ASSIGNED TASK
From the entries below, reproduce exactly the line containing "Используйте прокси-сервисы для", the line containing "использования", and every line in between, with nothing added.
= = =
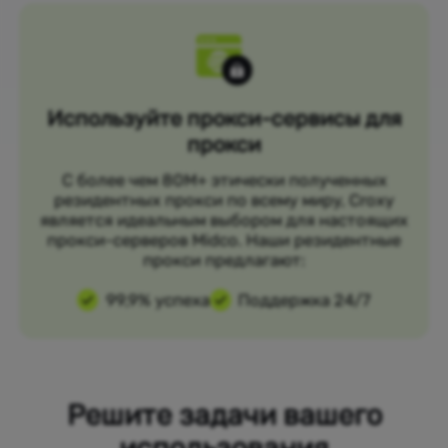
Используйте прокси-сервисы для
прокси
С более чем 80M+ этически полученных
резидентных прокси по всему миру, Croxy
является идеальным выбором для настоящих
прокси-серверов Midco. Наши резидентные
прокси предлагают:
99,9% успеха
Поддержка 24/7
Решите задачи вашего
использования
= = =
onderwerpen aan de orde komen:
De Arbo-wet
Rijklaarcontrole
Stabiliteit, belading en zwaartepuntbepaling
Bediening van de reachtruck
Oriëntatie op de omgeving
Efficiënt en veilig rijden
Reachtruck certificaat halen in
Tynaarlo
= = =
EXERCISE OUTPUT
Используйте прокси-сервисы для
прокси
С более чем 80M+ этически полученных
резидентных прокси по всему миру, Croxy
является идеальным выбором для настоящих
прокси-серверов Midco. Наши резидентные
прокси предлагают:
99,9% успеха
Поддержка 24/7
Решите задачи вашего
использования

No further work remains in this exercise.